## Task to carry out
Drop every picture, then repeat the records exactly.

▼

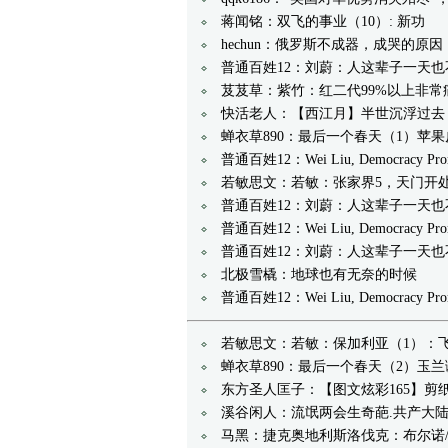
蒋闻铭：双飞的事业（10）: 新功
hechun：俄罗斯不成器，成哭的原因
普通百姓12：刘蔚：人这辈子一天
芨芨草：紫竹：红二代99%以上非常
快活老人：【西江月】半世沉浮过去
蝉衣草890：最后一个春天（1）苹
普通百姓12：Wei Liu, Democracy Prom
若敏思文：若敏：张家界5，天门开
普通百姓12：刘蔚：人这辈子一天也不
普通百姓12：Wei Liu, Democracy Prom
普通百姓12：刘蔚：人这辈子一天
北极雪橇：地球也有无奈的时候
普通百姓12：Wei Liu, Democracy Prom
若敏思文：若敏：保加利亚（1）：
蝉衣草890：最后一个春天（2）玉
东方圣人匡子：【图文炫彩165】剪纸
溪谷闲人：流氓两会生奇葩.共产大
马黑：捷克奥地利斯洛伐克：布尔诺/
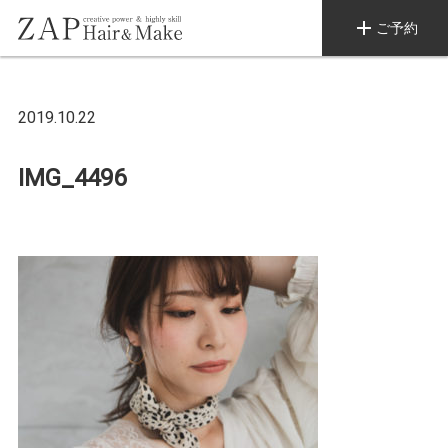
add
ご予約
2019.10.22
IMG_4496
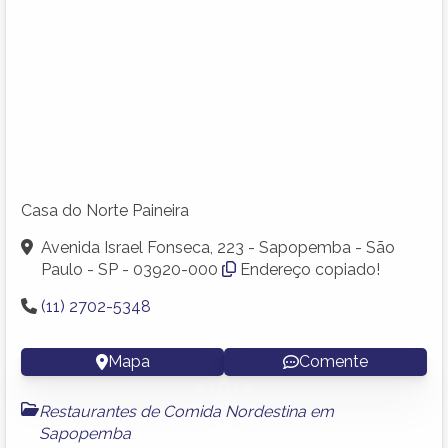
Casa do Norte Paineira
Avenida Israel Fonseca, 223 - Sapopemba - São
Paulo - SP - 03920-000
Endereço copiado!
(11) 2702-5348
Mapa
Comente
Restaurantes de Comida Nordestina em
Sapopemba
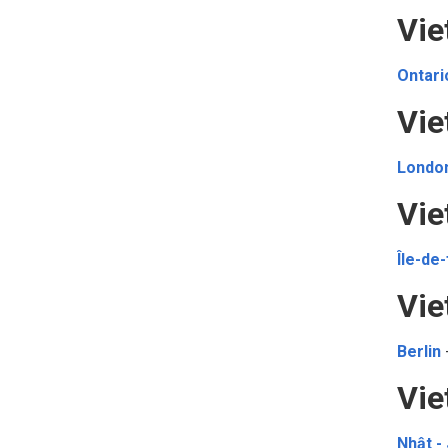
Vie
Ontari
Vie
Londo
Vie
Île-de
Vie
Berlin
Vie
Nhật -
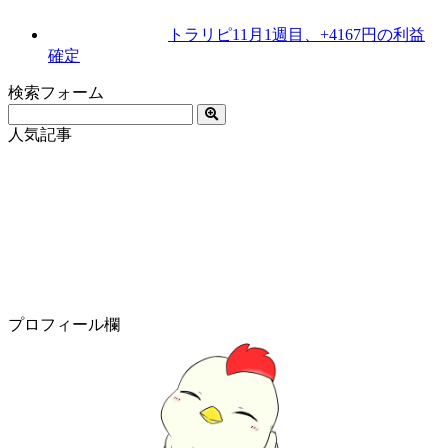
トラリピ11月1週目、+4167円の利益
確定
検索フォーム
人気記事
プロフィール欄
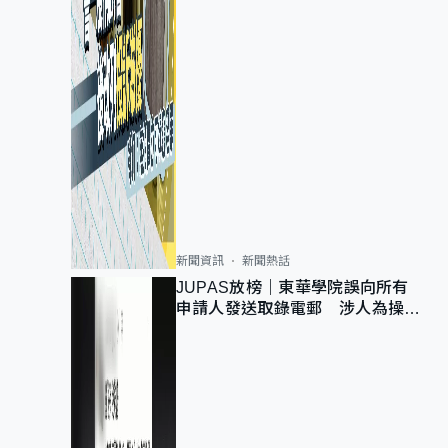
新聞資訊
新聞熱話
JUPAS放榜｜東華學院誤向所有
申請人發送取錄電郵 涉人為操作
疏忽、影響11,139人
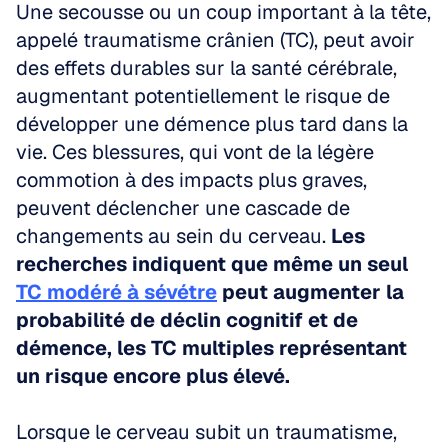
Une secousse ou un coup important à la tête, 
appelé traumatisme crânien (TC), peut avoir 
des effets durables sur la santé cérébrale, 
augmentant potentiellement le risque de 
développer une démence plus tard dans la 
vie. Ces blessures, qui vont de la légère 
commotion à des impacts plus graves, 
peuvent déclencher une cascade de 
changements au sein du cerveau. 
Les 
recherches indiquent que même un seul 
TC modéré à sévétre
 peut augmenter la 
probabilité de déclin cognitif et de 
démence, les TC multiples représentant 
un risque encore plus élevé.
Lorsque le cerveau subit un traumatisme,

▲

## Solution for this exercise
蒋闻铭：双飞的事业（10）: 新功
hechun：俄罗斯不成器，成哭的原因
普通百姓12：刘蔚：人这辈子一天
芨芨草：紫竹：红二代99%以上非常
快活老人：【西江月】半世沉浮过去
蝉衣草890：最后一个春天（1）苹
普通百姓12：Wei Liu, Democracy Prom
若敏思文：若敏：张家界5，天门开
普通百姓12：刘蔚：人这辈子一天也不
普通百姓12：Wei Liu, Democracy Prom
普通百姓12：刘蔚：人这辈子一天
北极雪橇：地球也有无奈的时候
普通百姓12：Wei Liu, Democracy Prom
若敏思文：若敏：保加利亚（1）：
蝉衣草890：最后一个春天（2）玉
东方圣人匡子：【图文炫彩165】剪纸
溪谷闲人：流氓两会生奇葩.共产大
马黑：捷克奥地利斯洛伐克：布尔诺/
add
ご予約
2019.10.22
IMG_4496
Casa do Norte Paineira
Avenida Israel Fonseca, 223 - Sapopemba - São
Paulo - SP - 03920-000
Endereço copiado!
(11) 2702-5348
Mapa
Comente
Restaurantes de Comida Nordestina em
Sapopemba
Vie
Ontari
Vie
Londo
Vie
Île-de
Vie
Berlin
Vie
Nhật -
トラリピ11月1週目、+4167円の利益
確定
検索フォーム
人気記事
プロフィール欄
新聞資訊
新聞熱話
JUPAS放榜｜東華學院誤向所有
申請人發送取錄電郵 涉人為操作
疏忽、影響11,139人
Une secousse ou un coup important à la tête, 
appelé traumatisme crânien (TC), peut avoir 
des effets durables sur la santé cérébrale, 
augmentant potentiellement le risque de 
développer une démence plus tard dans la 
vie. Ces blessures, qui vont de la légère 
commotion à des impacts plus graves, 
peuvent déclencher une cascade de 
changements au sein du cerveau. 
Les 
recherches indiquent que même un seul 
TC modéré à sévétre
 peut augmenter la 
probabilité de déclin cognitif et de 
démence, les TC multiples représentant 
un risque encore plus élevé.
Lorsque le cerveau subit un traumatisme,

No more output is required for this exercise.